"O Brasil precisa voltar ao básico e proteger sua indústria de base", alerta Claudio de Senna Frederico
01/09/2025
Vice-presidente da ANTP, e atuante no surgimento do Metrô de SP nos anos 1970, analisa decisões internacionais e critica postura ingênua do país em processos de compra
Atualmente vice-presidente da Associação Nacional de Transportes Públicos (ANTP) , Claudio de Senna Frederico relembra um capítulo emblemático da história da mobilidade urbana: a parceria entre o Metrô de São Paulo e a indústria ferroviária nacional começando pela Mafersa e depois também com a Cobrasma, que chegou a ser a maior fabricante de material ferroviário da América Latina. As empresas construíram os primeiros trens elétricos de aço inoxidável para os metrôs de São Paulo e depois do Rio de Janeiro. Produziram depois um trólebus e ônibus, demonstrando a capacidade da indústria nacional de atender diferentes frentes do transporte público. Mesmo tendo a Cobrasma encerrado suas atividades em 1996, e a Mafersa tendo sido comprada pela Alstom simbolizam como a proteção e o incentivo governamental foram decisivos para estruturar uma indústria de base.

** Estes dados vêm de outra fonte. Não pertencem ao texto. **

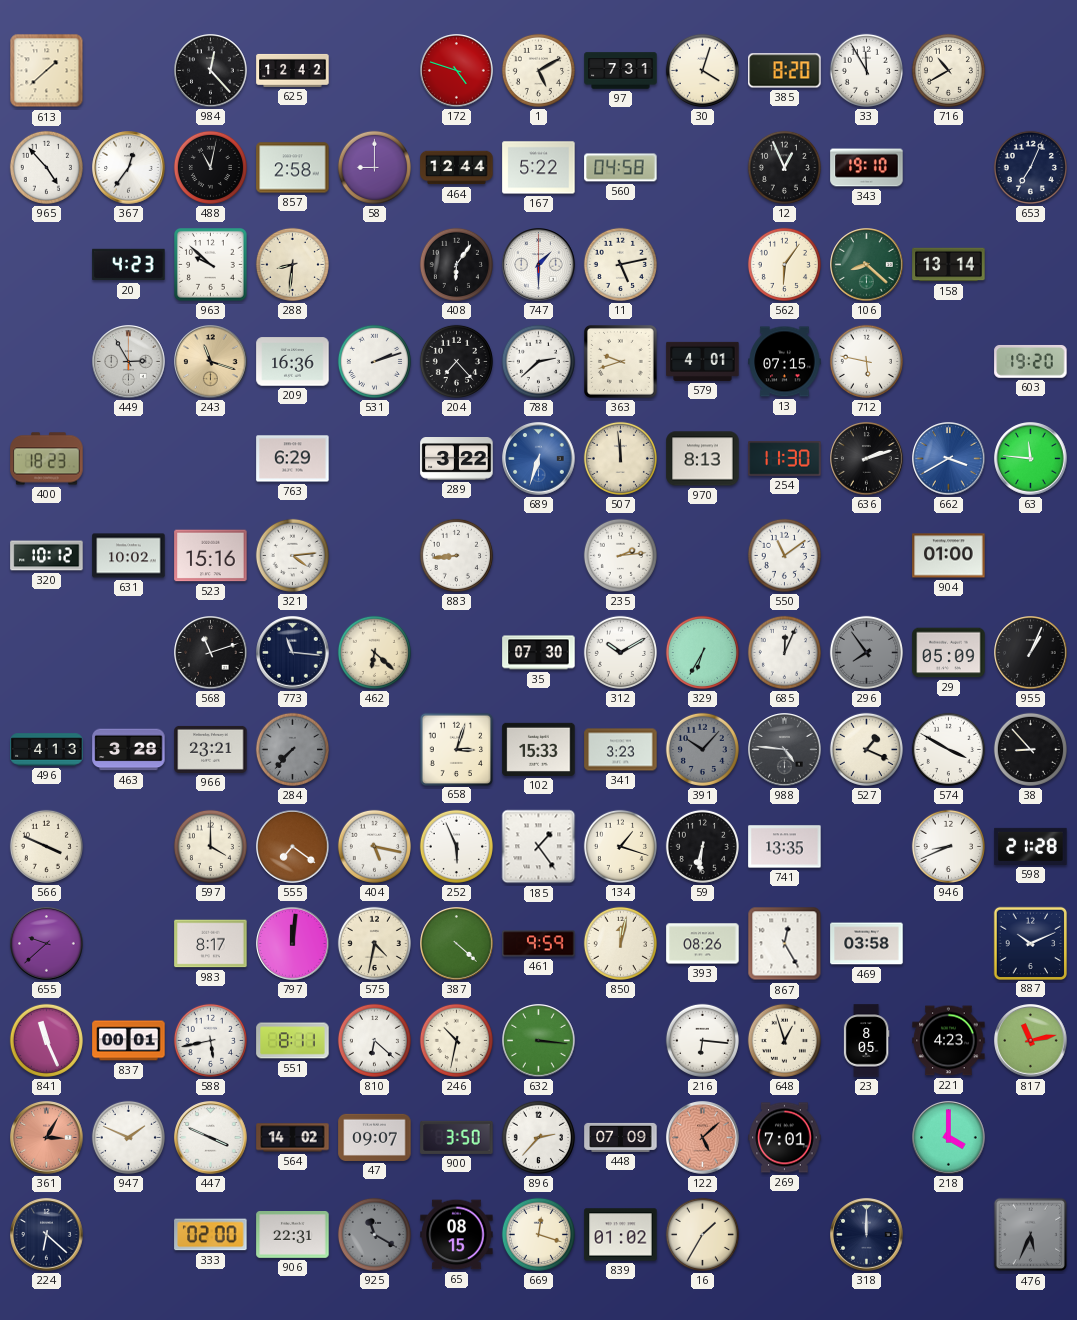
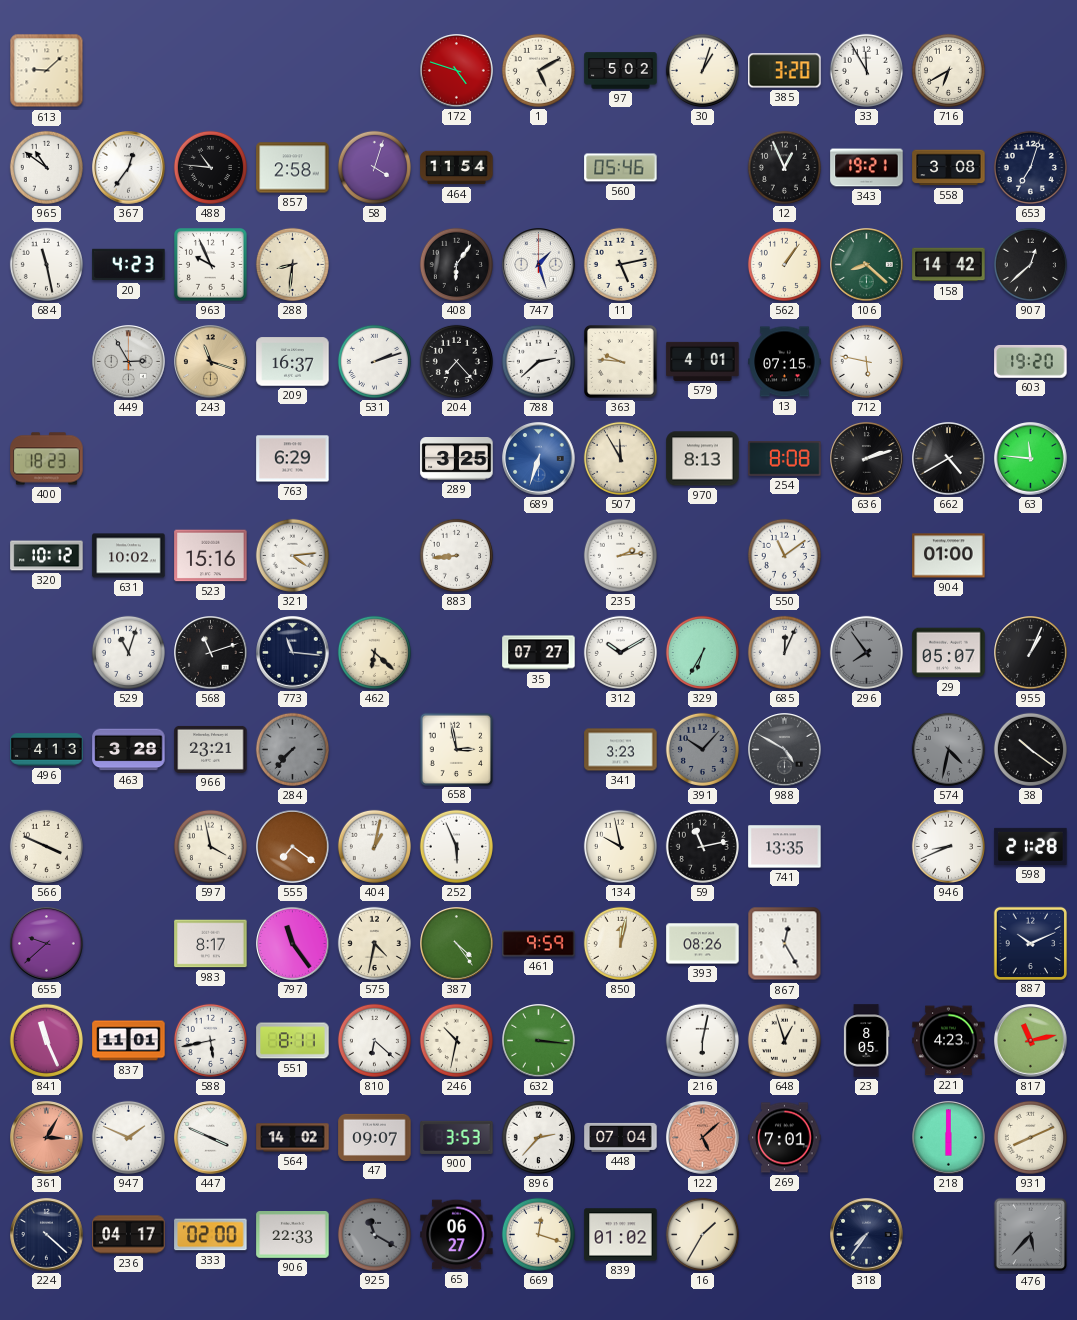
613: 1:38 -> 9:08
984: 12:23 -> none
625: 12:42 -> none
97: 7:31 -> 5:02
30: 4:03 -> 1:03
385: 8:20 -> 3:20
716: 10:40 -> 6:40
965: 4:53 -> 10:51
488: 11:02 -> 10:46
58: 9:00 -> 4:03
464: 12:44 -> 11:54
167: 5:22 -> none
560: 04:58 -> 05:46
343: 19:10 -> 19:21
558: none -> 3:08
653: 7:04 -> 7:03
684: none -> 11:28
963: 9:52 -> 9:56
747: 1:30 -> 1:27
562: 6:06 -> 1:06
158: 13:14 -> 14:42
907: none -> 12:38
209: 16:36 -> 16:37
363: 9:42 -> 9:46
289: 3:22 -> 3:25
507: 11:59 -> 11:55
254: 11:30 -> 8:08
662: 3:40 -> 4:40
662 dial: blue -> black
529: none -> 11:03
35: 07:30 -> 07:27
29: 05:09 -> 05:07
658: 3:03 -> 2:58
102: 15:33 -> none
988: 4:46 -> 4:50
527: 1:19 -> none
574: 3:50 -> 4:32
574 dial: white -> grey
38: 8:53 -> 10:21
597: 4:00 -> 3:58
404: 5:17 -> 1:02
185: 1:24 -> none
134: 1:18 -> 9:58
59: 6:31 -> 11:13
797: 12:01 -> 11:24
387: 4:22 -> 4:24
469: 03:58 -> none
837: 00:01 -> 11:01
216: 6:16 -> 6:02
900: 3:50 -> 3:53
448: 07:09 -> 07:04
218: 4:00 -> 6:00
931: none -> 8:11
224: 6:22 -> 4:22
236: none -> 04:17
906: 22:31 -> 22:33
65: 08:15 -> 06:27
318: 12:00 -> 7:36
476: 5:34 -> 5:37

É nesse contexto que Frederico, que estruturou a operação do Metrô de São Paulo nos anos 1970, comenta reportagem da revista Metro Report International, publicada em 22 de agosto de 2025, que destacou a decisão da Toronto Transit Commission (TTC) de cancelar um processo internacional de licitação para a compra de 70 trens e contratar diretamente a Alstom, garantindo conteúdo nacional mínimo. Detalhe: a Alstom está presente no Canadá há mais de 80 anos, atuando em diversas áreas de transporte. Para Cláudio Frederico o episódio é um alerta para que o Brasil reveja seus processos de aquisição e recupere a visão estratégica de apoiar sua indústria.
Cláudio explicou sua posição em entrevista a Alexandre Pelegi .
Alexandre Pelegi/Diário do Transporte - Como você avalia a decisão de Toronto de cancelar um processo internacional de licitação e contratar diretamente com uma indústria canadense?
Claudio Frederico - Essa decisão mostra que o Canadá entendeu o momento histórico que vivemos. A TTC exigiu que, além de fornecer trens de última geração, a indústria escolhida maximizasse empregos canadenses, garantisse conteúdo local e tivesse preços avaliados de forma independente. Trata-se de um movimento estratégico, alinhado à necessidade de proteger a indústria nacional diante das tarifas discricionárias impostas pelos Estados Unidos.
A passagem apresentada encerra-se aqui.